[Saved entries]
━━━
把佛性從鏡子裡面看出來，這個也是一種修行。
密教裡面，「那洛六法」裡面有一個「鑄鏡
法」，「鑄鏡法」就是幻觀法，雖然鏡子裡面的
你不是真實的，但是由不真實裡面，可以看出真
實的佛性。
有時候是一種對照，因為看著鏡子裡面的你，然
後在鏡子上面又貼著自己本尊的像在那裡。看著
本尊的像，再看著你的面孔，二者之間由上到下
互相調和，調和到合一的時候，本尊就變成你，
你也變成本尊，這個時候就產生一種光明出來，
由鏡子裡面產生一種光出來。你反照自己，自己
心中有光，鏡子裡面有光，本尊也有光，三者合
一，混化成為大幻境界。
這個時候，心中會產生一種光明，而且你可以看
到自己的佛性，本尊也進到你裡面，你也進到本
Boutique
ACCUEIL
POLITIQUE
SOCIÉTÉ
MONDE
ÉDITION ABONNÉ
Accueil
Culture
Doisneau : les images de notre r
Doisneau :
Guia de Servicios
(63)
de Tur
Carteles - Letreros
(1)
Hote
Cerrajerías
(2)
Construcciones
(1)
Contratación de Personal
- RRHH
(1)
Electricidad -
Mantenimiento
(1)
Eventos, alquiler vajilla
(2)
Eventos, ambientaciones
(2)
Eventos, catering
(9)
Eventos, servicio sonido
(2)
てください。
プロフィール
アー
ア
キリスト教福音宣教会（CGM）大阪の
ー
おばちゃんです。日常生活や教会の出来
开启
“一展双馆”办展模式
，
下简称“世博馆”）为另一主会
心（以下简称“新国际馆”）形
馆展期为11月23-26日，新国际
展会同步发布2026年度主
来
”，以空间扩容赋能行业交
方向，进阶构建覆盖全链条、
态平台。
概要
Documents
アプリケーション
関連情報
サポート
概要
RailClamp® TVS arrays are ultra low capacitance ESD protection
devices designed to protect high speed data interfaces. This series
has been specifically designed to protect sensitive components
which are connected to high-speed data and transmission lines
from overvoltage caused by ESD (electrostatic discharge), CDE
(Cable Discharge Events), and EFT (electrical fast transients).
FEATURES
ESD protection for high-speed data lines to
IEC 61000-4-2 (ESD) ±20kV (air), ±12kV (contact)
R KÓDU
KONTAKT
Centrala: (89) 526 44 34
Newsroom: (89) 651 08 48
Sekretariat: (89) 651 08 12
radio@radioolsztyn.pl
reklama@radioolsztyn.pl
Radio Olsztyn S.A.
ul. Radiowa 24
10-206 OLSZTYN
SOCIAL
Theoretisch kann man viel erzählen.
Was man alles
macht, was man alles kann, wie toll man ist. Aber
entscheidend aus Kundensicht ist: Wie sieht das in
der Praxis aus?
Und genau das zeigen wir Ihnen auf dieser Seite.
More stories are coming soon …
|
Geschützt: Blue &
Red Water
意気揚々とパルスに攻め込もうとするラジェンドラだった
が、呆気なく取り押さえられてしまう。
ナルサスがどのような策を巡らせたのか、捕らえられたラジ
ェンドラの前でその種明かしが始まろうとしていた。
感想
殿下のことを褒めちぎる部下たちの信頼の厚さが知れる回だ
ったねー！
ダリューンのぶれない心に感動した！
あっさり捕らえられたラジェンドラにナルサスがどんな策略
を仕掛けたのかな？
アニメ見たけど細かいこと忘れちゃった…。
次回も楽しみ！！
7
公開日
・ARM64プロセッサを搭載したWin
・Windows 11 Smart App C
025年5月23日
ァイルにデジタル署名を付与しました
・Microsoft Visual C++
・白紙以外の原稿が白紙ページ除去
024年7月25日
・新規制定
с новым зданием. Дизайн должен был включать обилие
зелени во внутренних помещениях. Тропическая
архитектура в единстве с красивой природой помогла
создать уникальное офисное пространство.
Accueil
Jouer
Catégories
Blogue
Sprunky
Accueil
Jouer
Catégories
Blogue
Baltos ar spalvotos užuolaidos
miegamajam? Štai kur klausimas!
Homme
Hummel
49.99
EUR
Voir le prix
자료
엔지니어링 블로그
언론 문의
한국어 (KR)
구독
━━━
TASK DETAILS -
Every entry, from top to bottom, should be repeated word for word.

SOLVED PROBLEM -
把佛性從鏡子裡面看出來，這個也是一種修行。
密教裡面，「那洛六法」裡面有一個「鑄鏡
法」，「鑄鏡法」就是幻觀法，雖然鏡子裡面的
你不是真實的，但是由不真實裡面，可以看出真
實的佛性。
有時候是一種對照，因為看著鏡子裡面的你，然
後在鏡子上面又貼著自己本尊的像在那裡。看著
本尊的像，再看著你的面孔，二者之間由上到下
互相調和，調和到合一的時候，本尊就變成你，
你也變成本尊，這個時候就產生一種光明出來，
由鏡子裡面產生一種光出來。你反照自己，自己
心中有光，鏡子裡面有光，本尊也有光，三者合
一，混化成為大幻境界。
這個時候，心中會產生一種光明，而且你可以看
到自己的佛性，本尊也進到你裡面，你也進到本
Boutique
ACCUEIL
POLITIQUE
SOCIÉTÉ
MONDE
ÉDITION ABONNÉ
Accueil
Culture
Doisneau : les images de notre r
Doisneau :
Guia de Servicios
(63)
de Tur
Carteles - Letreros
(1)
Hote
Cerrajerías
(2)
Construcciones
(1)
Contratación de Personal
- RRHH
(1)
Electricidad -
Mantenimiento
(1)
Eventos, alquiler vajilla
(2)
Eventos, ambientaciones
(2)
Eventos, catering
(9)
Eventos, servicio sonido
(2)
てください。
プロフィール
アー
ア
キリスト教福音宣教会（CGM）大阪の
ー
おばちゃんです。日常生活や教会の出来
开启
“一展双馆”办展模式
，
下简称“世博馆”）为另一主会
心（以下简称“新国际馆”）形
馆展期为11月23-26日，新国际
展会同步发布2026年度主
来
”，以空间扩容赋能行业交
方向，进阶构建覆盖全链条、
态平台。
概要
Documents
アプリケーション
関連情報
サポート
概要
RailClamp® TVS arrays are ultra low capacitance ESD protection
devices designed to protect high speed data interfaces. This series
has been specifically designed to protect sensitive components
which are connected to high-speed data and transmission lines
from overvoltage caused by ESD (electrostatic discharge), CDE
(Cable Discharge Events), and EFT (electrical fast transients).
FEATURES
ESD protection for high-speed data lines to
IEC 61000-4-2 (ESD) ±20kV (air), ±12kV (contact)
R KÓDU
KONTAKT
Centrala: (89) 526 44 34
Newsroom: (89) 651 08 48
Sekretariat: (89) 651 08 12
radio@radioolsztyn.pl
reklama@radioolsztyn.pl
Radio Olsztyn S.A.
ul. Radiowa 24
10-206 OLSZTYN
SOCIAL
Theoretisch kann man viel erzählen.
Was man alles
macht, was man alles kann, wie toll man ist. Aber
entscheidend aus Kundensicht ist: Wie sieht das in
der Praxis aus?
Und genau das zeigen wir Ihnen auf dieser Seite.
More stories are coming soon …
|
Geschützt: Blue &
Red Water
意気揚々とパルスに攻め込もうとするラジェンドラだった
が、呆気なく取り押さえられてしまう。
ナルサスがどのような策を巡らせたのか、捕らえられたラジ
ェンドラの前でその種明かしが始まろうとしていた。
感想
殿下のことを褒めちぎる部下たちの信頼の厚さが知れる回だ
ったねー！
ダリューンのぶれない心に感動した！
あっさり捕らえられたラジェンドラにナルサスがどんな策略
を仕掛けたのかな？
アニメ見たけど細かいこと忘れちゃった…。
次回も楽しみ！！
7
公開日
・ARM64プロセッサを搭載したWin
・Windows 11 Smart App C
025年5月23日
ァイルにデジタル署名を付与しました
・Microsoft Visual C++
・白紙以外の原稿が白紙ページ除去
024年7月25日
・新規制定
с новым зданием. Дизайн должен был включать обилие
зелени во внутренних помещениях. Тропическая
архитектура в единстве с красивой природой помогла
создать уникальное офисное пространство.
Accueil
Jouer
Catégories
Blogue
Sprunky
Accueil
Jouer
Catégories
Blogue
Baltos ar spalvotos užuolaidos
miegamajam? Štai kur klausimas!
Homme
Hummel
49.99
EUR
Voir le prix
자료
엔지니어링 블로그
언론 문의
한국어 (KR)
구독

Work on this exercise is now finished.